Well firstly it's not a real nobel prize.
http://en.wikipedia.org/wiki/Bank_of_Sweden_Prize_in_Economic_Sciences_in_Memory_of_Alfred_Nobel

Secondly, have you seen what they win for? The latest two guys Finn Kydland and Edward Prescott, won "for their contributions to dynamic macroeconomics: the time consistency of economic policy and the driving forces behind business cycles". A.k.a. Statistics compiling and then writing a big speech.

It's ridiculous.
 
  • #15
loseyourname said:
I'm not sure how you can say that academic economics has failed the world when no government on the planet will actually implement their recommended policies. Who knows whether or not they would work?
As far as I'm aware they've never agreed on anything long enough to have "recommended policies".

By the way, don't you think it's a little hyperbolic to say that economic problems have never been as pressing as right now? We're living in what? The second most prosperous decade in the history of the planet? Aside from the 90s, when exactly was the economy any better than now?
Which economy, exactly, are you referring to?
 
  • #16
Smurf said:
As far as I'm aware they've never agreed on anything long enough to have "recommended policies".

Maybe not a concensus, but when has any government implemented the recommended policies of any academic economist at all? Basically, I just can't see how you blame them for not fixing problems when it isn't their job to fix economic problems. That is the job of politicians and individual business owners/investors.

Which economy, exactly, are you referring to?

GWP per capita, if you can call it that. How many times in the history of the planet has it ever been higher than now? For that matter, how many times has poverty ever been lower? (Percentage-wise, obviously - it's going to be much higher in absolute terms because there are so many more people around these days.)

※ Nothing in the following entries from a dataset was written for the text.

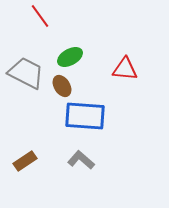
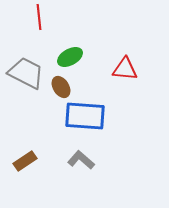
red line: moved 1 px left, 1 px down; rotated 30 degrees clockwise
brown ellipse: moved 1 px left, 1 px down
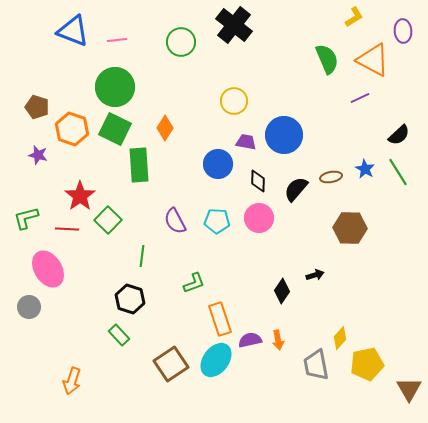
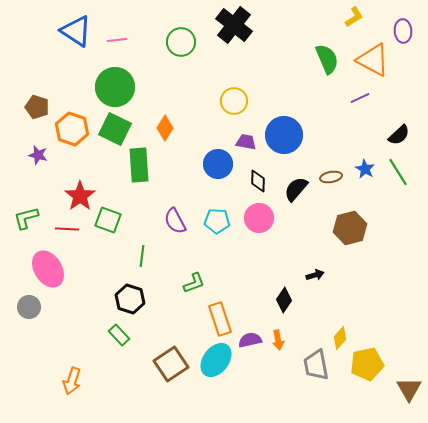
blue triangle at (73, 31): moved 3 px right; rotated 12 degrees clockwise
green square at (108, 220): rotated 24 degrees counterclockwise
brown hexagon at (350, 228): rotated 16 degrees counterclockwise
black diamond at (282, 291): moved 2 px right, 9 px down
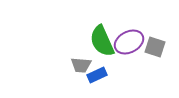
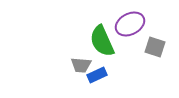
purple ellipse: moved 1 px right, 18 px up
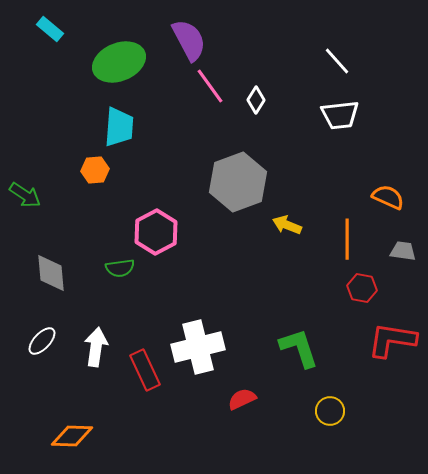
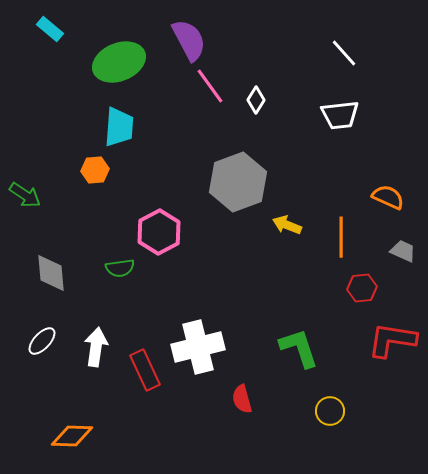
white line: moved 7 px right, 8 px up
pink hexagon: moved 3 px right
orange line: moved 6 px left, 2 px up
gray trapezoid: rotated 16 degrees clockwise
red hexagon: rotated 16 degrees counterclockwise
red semicircle: rotated 80 degrees counterclockwise
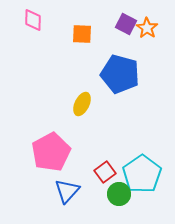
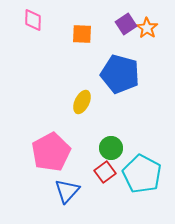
purple square: rotated 30 degrees clockwise
yellow ellipse: moved 2 px up
cyan pentagon: rotated 9 degrees counterclockwise
green circle: moved 8 px left, 46 px up
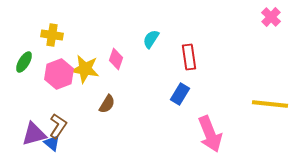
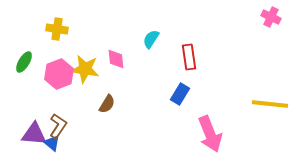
pink cross: rotated 18 degrees counterclockwise
yellow cross: moved 5 px right, 6 px up
pink diamond: rotated 25 degrees counterclockwise
purple triangle: rotated 20 degrees clockwise
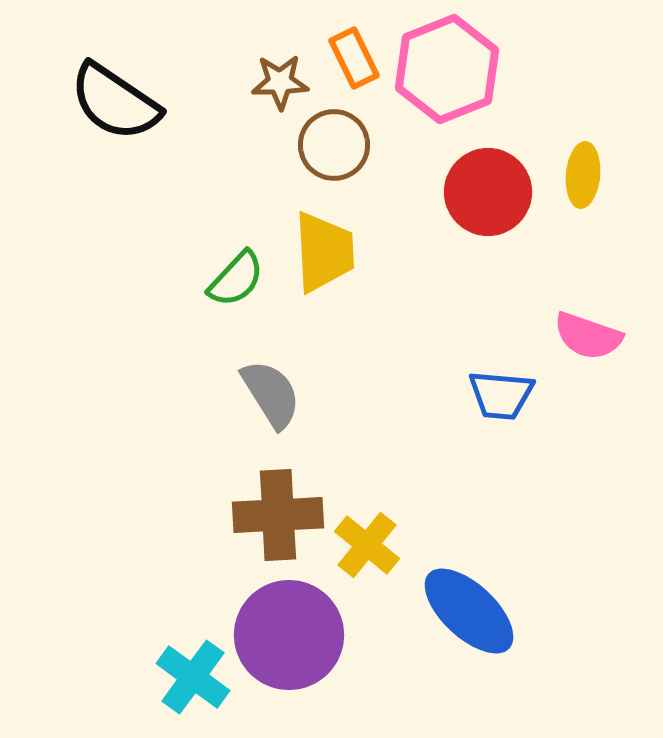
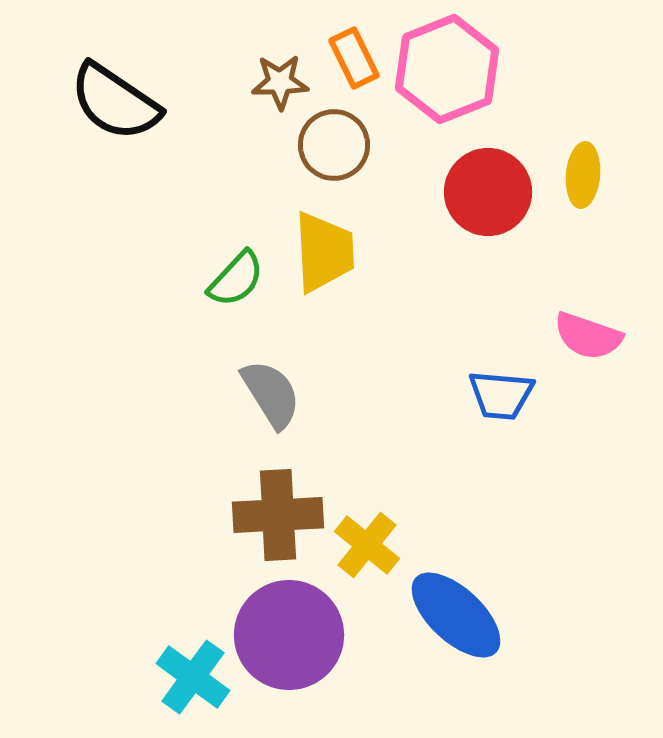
blue ellipse: moved 13 px left, 4 px down
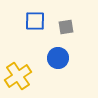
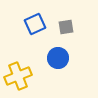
blue square: moved 3 px down; rotated 25 degrees counterclockwise
yellow cross: rotated 12 degrees clockwise
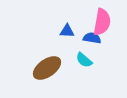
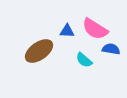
pink semicircle: moved 7 px left, 7 px down; rotated 112 degrees clockwise
blue semicircle: moved 19 px right, 11 px down
brown ellipse: moved 8 px left, 17 px up
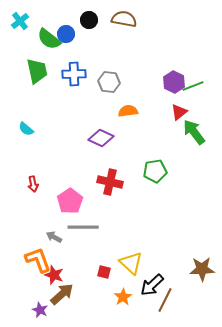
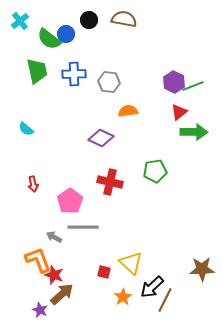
green arrow: rotated 128 degrees clockwise
black arrow: moved 2 px down
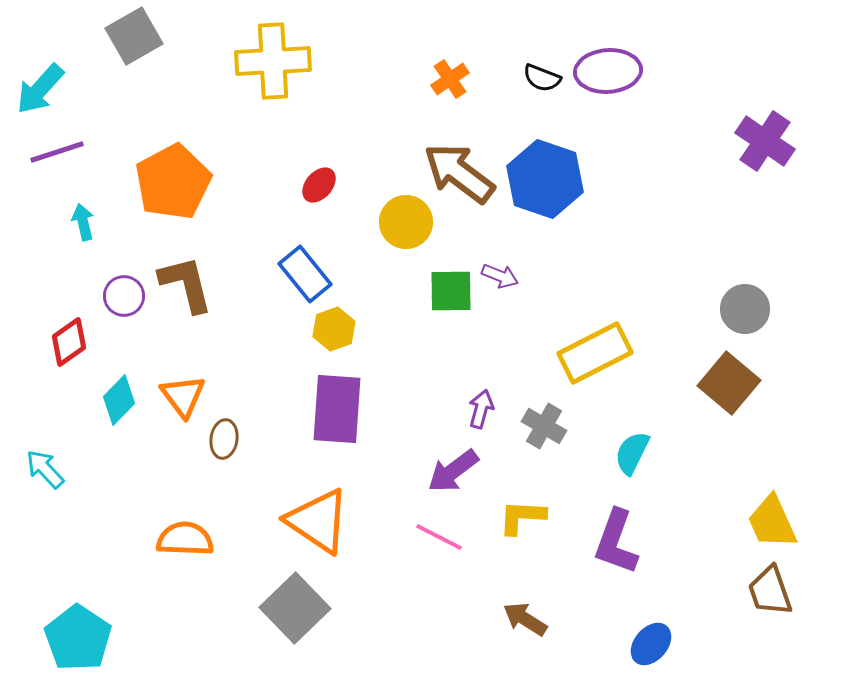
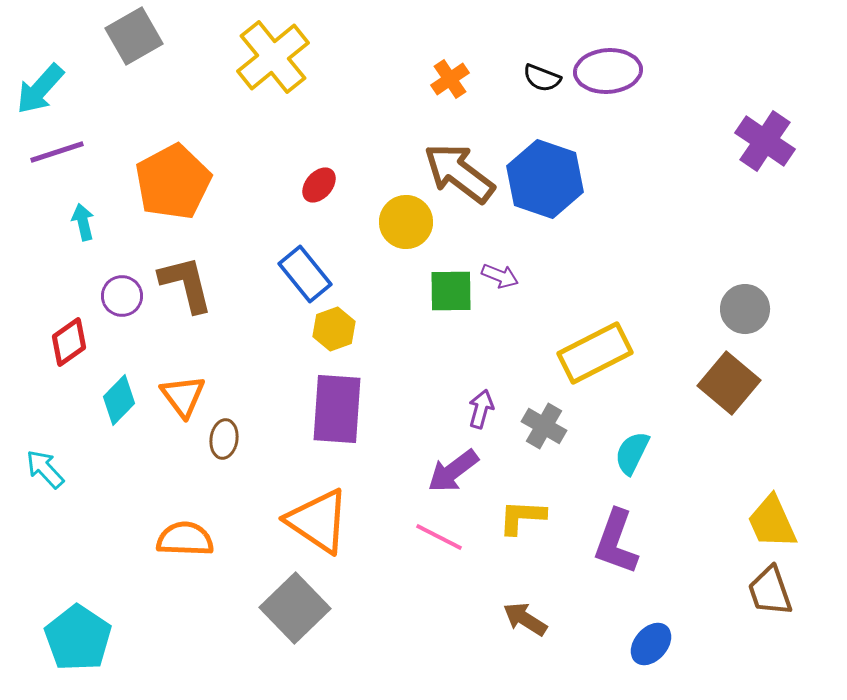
yellow cross at (273, 61): moved 4 px up; rotated 36 degrees counterclockwise
purple circle at (124, 296): moved 2 px left
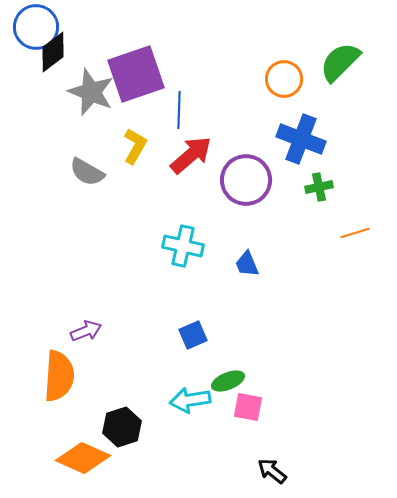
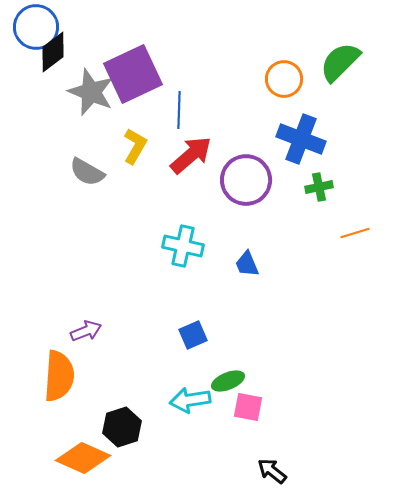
purple square: moved 3 px left; rotated 6 degrees counterclockwise
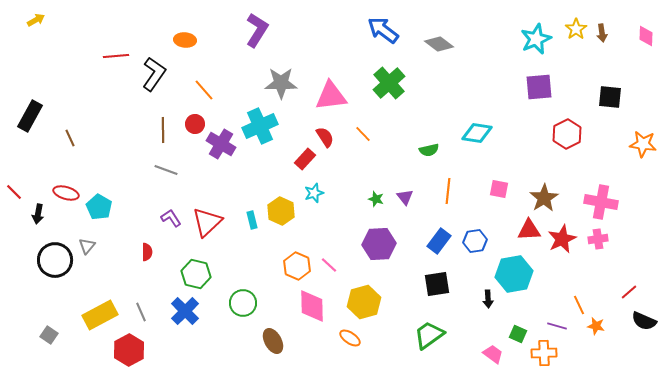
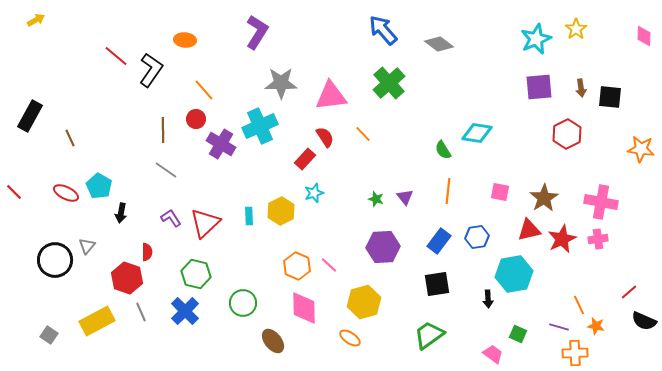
purple L-shape at (257, 30): moved 2 px down
blue arrow at (383, 30): rotated 12 degrees clockwise
brown arrow at (602, 33): moved 21 px left, 55 px down
pink diamond at (646, 36): moved 2 px left
red line at (116, 56): rotated 45 degrees clockwise
black L-shape at (154, 74): moved 3 px left, 4 px up
red circle at (195, 124): moved 1 px right, 5 px up
orange star at (643, 144): moved 2 px left, 5 px down
green semicircle at (429, 150): moved 14 px right; rotated 72 degrees clockwise
gray line at (166, 170): rotated 15 degrees clockwise
pink square at (499, 189): moved 1 px right, 3 px down
red ellipse at (66, 193): rotated 10 degrees clockwise
cyan pentagon at (99, 207): moved 21 px up
yellow hexagon at (281, 211): rotated 8 degrees clockwise
black arrow at (38, 214): moved 83 px right, 1 px up
cyan rectangle at (252, 220): moved 3 px left, 4 px up; rotated 12 degrees clockwise
red triangle at (207, 222): moved 2 px left, 1 px down
red triangle at (529, 230): rotated 10 degrees counterclockwise
blue hexagon at (475, 241): moved 2 px right, 4 px up
purple hexagon at (379, 244): moved 4 px right, 3 px down
pink diamond at (312, 306): moved 8 px left, 2 px down
yellow rectangle at (100, 315): moved 3 px left, 6 px down
purple line at (557, 326): moved 2 px right, 1 px down
brown ellipse at (273, 341): rotated 10 degrees counterclockwise
red hexagon at (129, 350): moved 2 px left, 72 px up; rotated 12 degrees counterclockwise
orange cross at (544, 353): moved 31 px right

Look, I'm not trying to say we're in Wonderland here, but can't you at least agree that it's a tad bit hyperbolic to say that economic problems "have never been so pressing as now?" Are they really worse now than during pre-classical times? The entire medieval period? The Great Depression? What did the average person have in 1933, 1610, 1020, or 1500 BC that he doesn't have today? The only thing I can think of is a lot more open space, and overpopulation isn't a problem that is going to be solved by economists, no matter how innovative they may be.
 
  • #17
loseyourname said:
I'm not sure how you can say that academic economics has failed the world when no government on the planet will actually implement their recommended policies. Who knows whether or not they would work?

By the way, don't you think it's a little hyperbolic to say that economic problems have never been as pressing as right now? We're living in what? The second most prosperous decade in the history of the planet? Aside from the 90s, when exactly was the economy any better than now?

Again, the main research work and the stuff that's being taught at graduate programs is completely theoretically, disconneted to the real world and simply not useable for implementation in the real world. The job for a good economist is to come up with good and implementable police advice. Shock therapies, austerity measures while people living on one dollar are not. What you got is students from those silly Ph.d. programs all over the institutions (World bank, IMF, economic advisory boards) but they constantly fail the reality check.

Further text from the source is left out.